Une invitation inattendue
Les derniers jours de distribution de nourriture ont vu arriver de nouveaux réfugiés en zone 4 : un groupe de jeunes familles qui semblaient se connaître. Au moment de notre dernier service (pour le moment ?), ils se préparaient à manger au coin d’un feu près de leur unité de logement, dans une marmite qui n’était pas des plus petits modèles. Ils nous ont donc invités à dîner. Auparavant, nous avions été invités à prendre le café par une famille habitant un peu plus loin, mais avions répondu “peut-être une prochaine fois” (car souvent ici, il y a trop d’effervescence). Cependant, c’était notre dernier service, et nous avons décidé d’accepter l’invitation à dîner, et d’aller boire le café, promis. Deux autres bénévoles étaient avec nous : Lena, venue d’Espagne, et Sophie, du Danemark.
Une grande famille
Après avoir remporté nos affaires dans nos logements sur la place principale du camp de Kara Tepe, nous sommes retournés à la zone 4. Les réfugiés étaient fous de joie. Ils ont sûrement pensé que l’on ne viendrait pas. Les femmes étaient assises par terre autour de la marmite, et les hommes formaient un autre cercle, autour d’une généreuse portion du dîner (riz, poulet, patates et même quelques tomates et concombres) sur une bâche en plastique. Les doigts étaient plus que bienvenus, et c’était magnifique.
Brian et moi nous sommes assis avec les hommes, Lena et Sophie ont fait de même avec les femmes. Nous leur avons demandé d’où ils venaient. Ils forment tous une grande famille (frères, sœurs, cousins et leurs épouses). Quatre femmes sont enceintes. Ils viennent de Homs, en Syrie. Ils sont arrivés le nuit même du naufrage (au camp, le 15 juillet). Ils le savaient, et savaient qu’ils avaient eu de la chance. Ils ont quitté la Syrie un mois plus tôt, et sont restés en Turquie pendant environ une semaine. Ils ont réussi à traverser le pays lors de la quatrième tentative. À deux reprises, les gardes côtiers turcs leur avaient barré le passage ; ils ont également eu des problèmes de moteur avec le bateau pneumatique.
Ce sont des personnes extraordinaires, bien qu’ils aient vécu de dures épreuves. Faris semble être le chef de famille ; c’est en tout cas celui qui parlait le plus, maîtrisant bien l’anglais. Il nous a confié que ses parents étaient déjà en Allemagne, là où ils voulaient tous aller (à part l’un d’entre eux qui désirait aller à Malte, son frère étant là-bas).
Le riz était un régal. Le meilleur repas que j’ai mangé en Grèce. Parfaitement assaisonné, et accompagné de poulet. On nous a incité à nous resservir à maintes reprises. On m’a offert un verre dans lequel était dilué un yaourt grec (j’avoue que je n’ai pas aimé), mais le dîner était féerique. Et la conversation était intense.
De dures épreuves
Les hommes étaient passionnés en racontant leur histoire. Faris nous a montré une vidéo de sa maison, au moment de son bombardement ; des photos avant et après le bombardement du magasin dont il était propriétaire. Ils s’entendaient si bien, les rires fusaient.  Ces familles et amis ont grandi ensemble et, une fois adultes, ont décidé de vivre dans la même rue. Et l’enfer s’est déchaîné.

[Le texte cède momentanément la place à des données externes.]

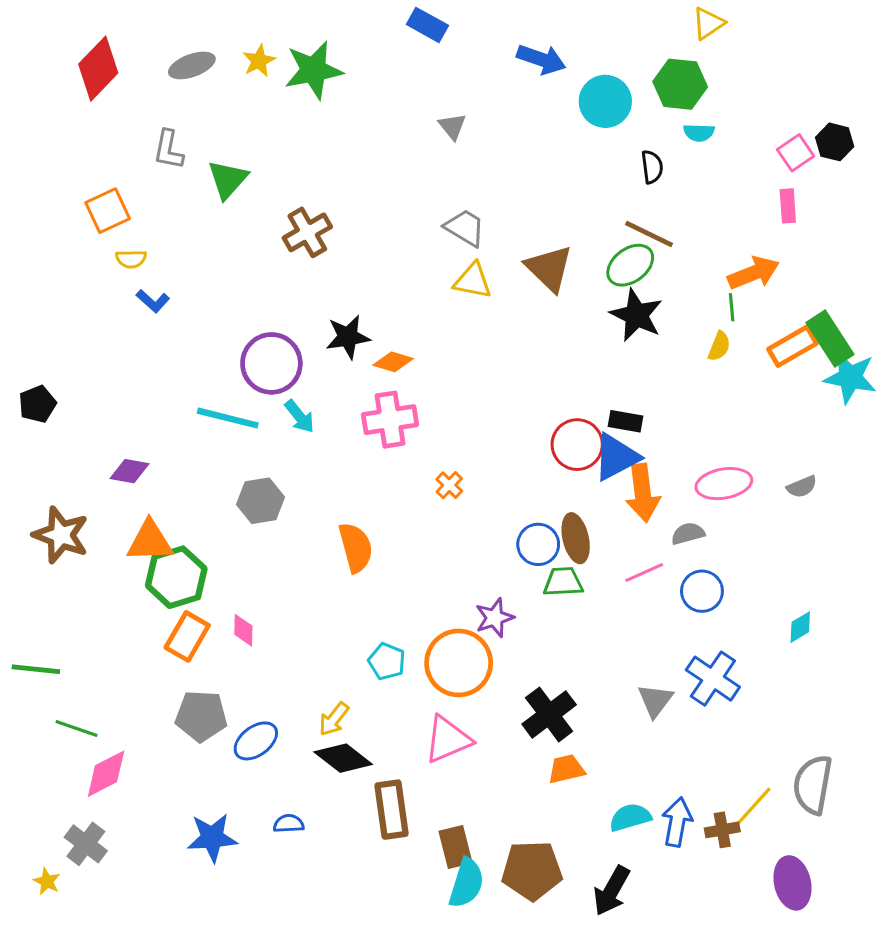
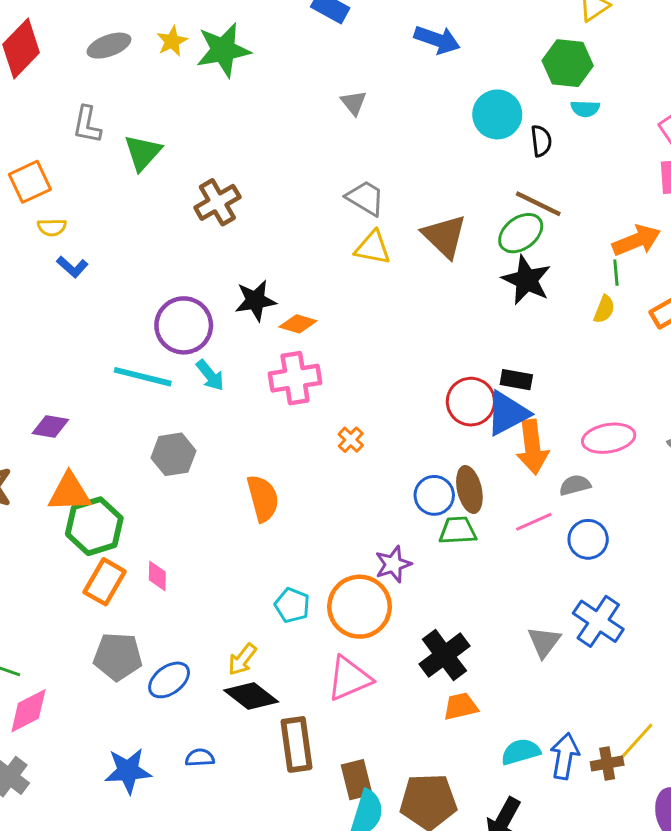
cyan circle: (605, 101) -> (497, 114), moved

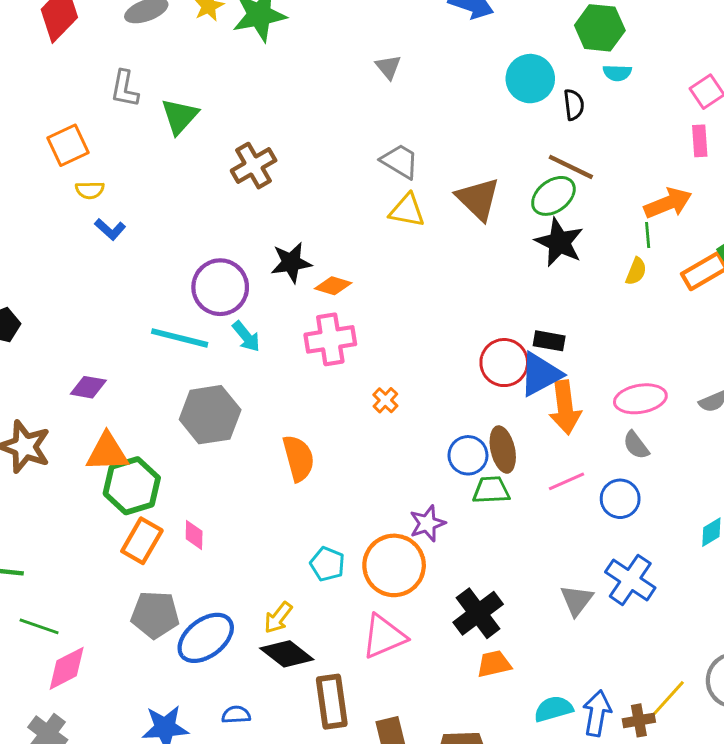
gray hexagon: (173, 454) -> (210, 415), size x1.4
gray semicircle: (575, 485) -> (636, 445), moved, turned -112
blue ellipse: (169, 680) -> (206, 638), size x1.4

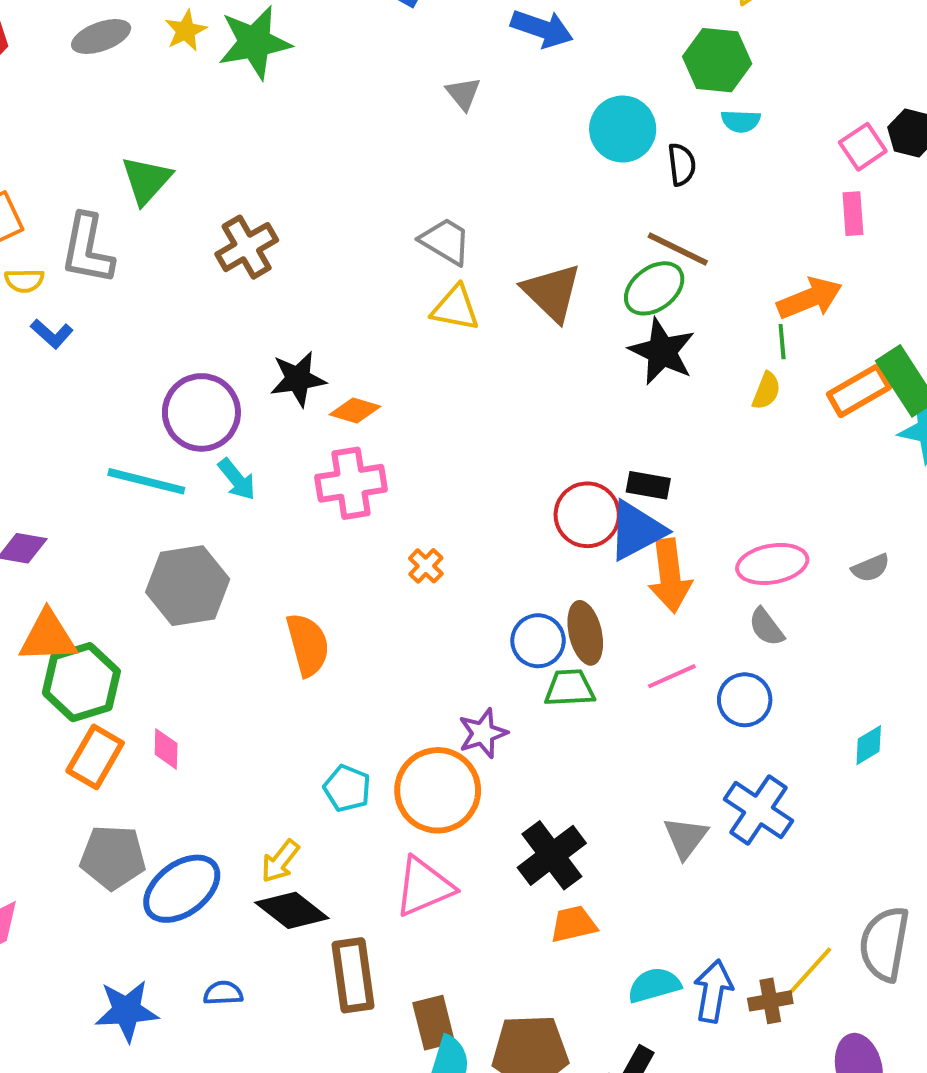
gray triangle: (388, 67) -> (463, 94), moved
gray L-shape: (125, 89) -> (87, 249), moved, size x1.4

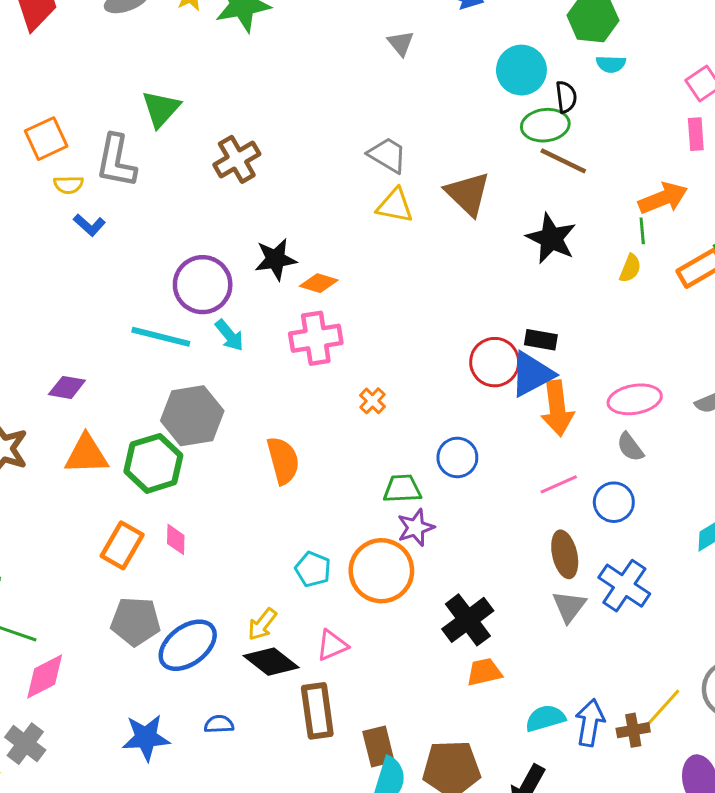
green ellipse: (654, 288) -> (545, 125), moved, turned 30
brown ellipse: (585, 633) -> (565, 554), moved
green hexagon: (81, 682) -> (153, 463), moved
green trapezoid: (570, 688) -> (402, 489), moved
pink triangle: (424, 887) -> (332, 645), moved, size x0.7

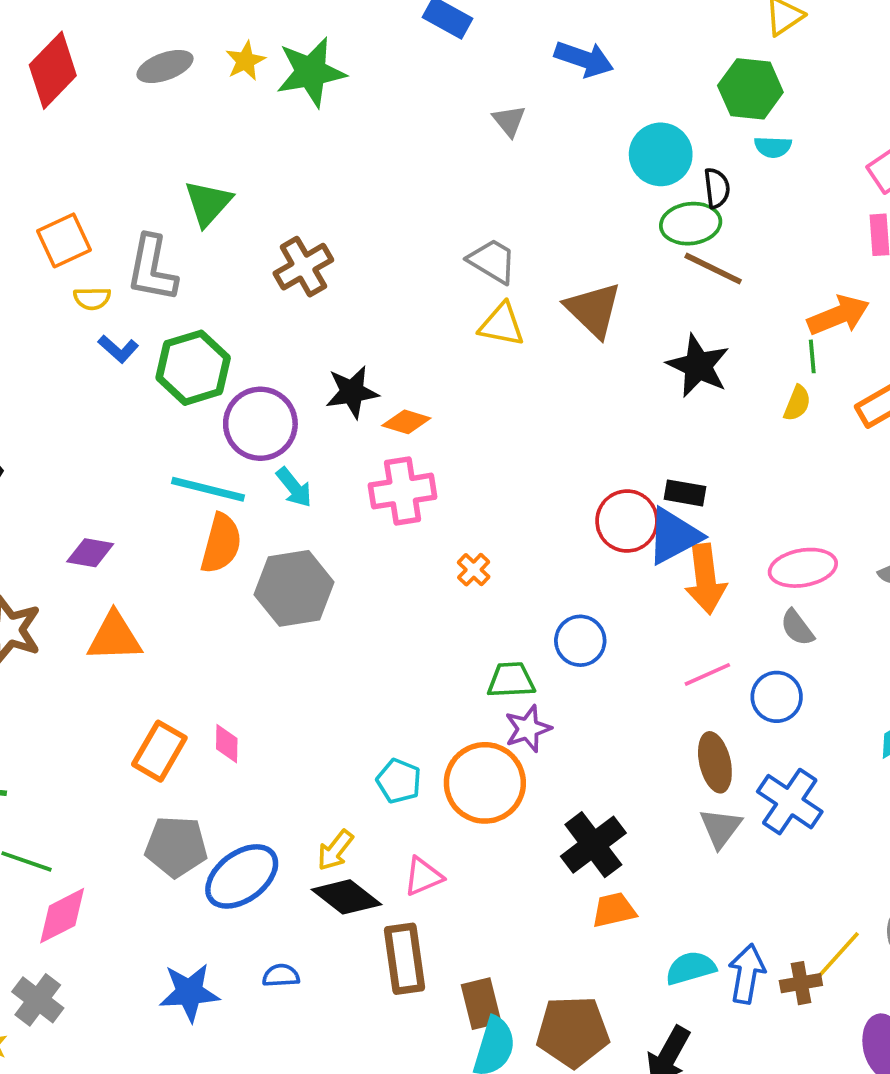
gray hexagon: (192, 416) -> (294, 588), moved
orange semicircle: (283, 460) -> (221, 543), moved, turned 30
green hexagon: (153, 463) -> (193, 368), moved

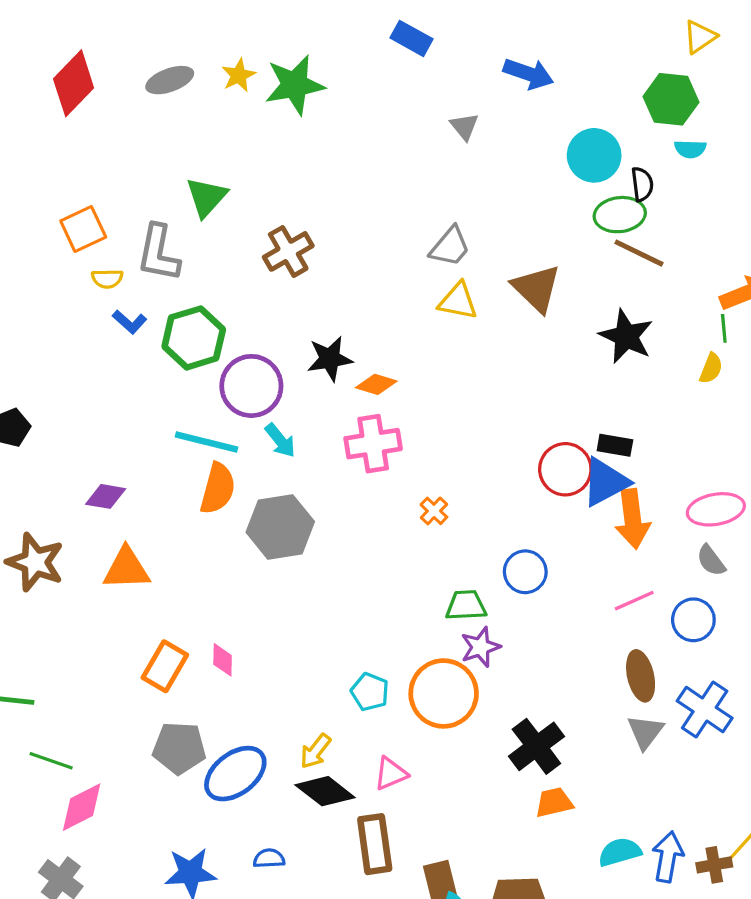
gray trapezoid: (492, 261) -> (450, 247), turned 99

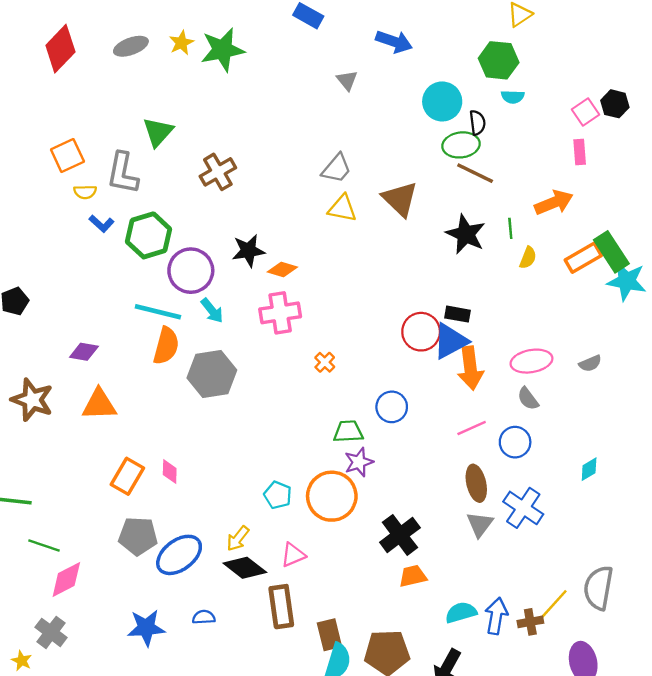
green line: (724, 328) -> (510, 228), moved

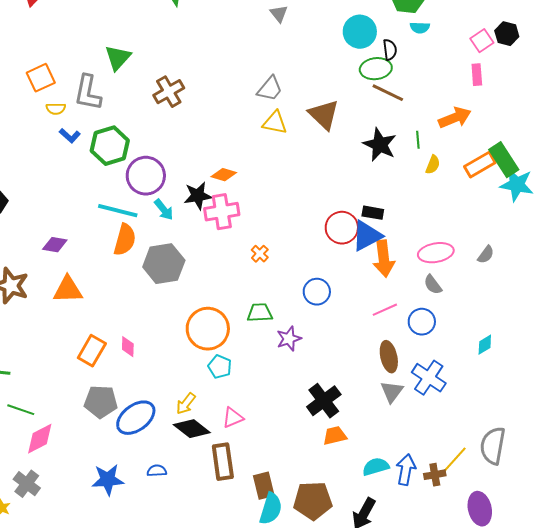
black star: (248, 251) -> (198, 196), moved
gray semicircle: (590, 363) -> (486, 255), turned -30
green trapezoid: (348, 432) -> (260, 313), moved
orange circle: (332, 496) -> (208, 329), moved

Mais, malgré toutes ces épreuves, ils respirent la complicité et l’esprit de famille, même en venant d’arriver ici, à Kara Tepe. Je leur rendais souvent visite pendant mes deux dernières semaines ici (Brian y est déjà retourné).

En parlant de nouveaux venus, on a mis de côté des vêtements pour le nouveau-né : un bébé européen issus d’une famille arabe.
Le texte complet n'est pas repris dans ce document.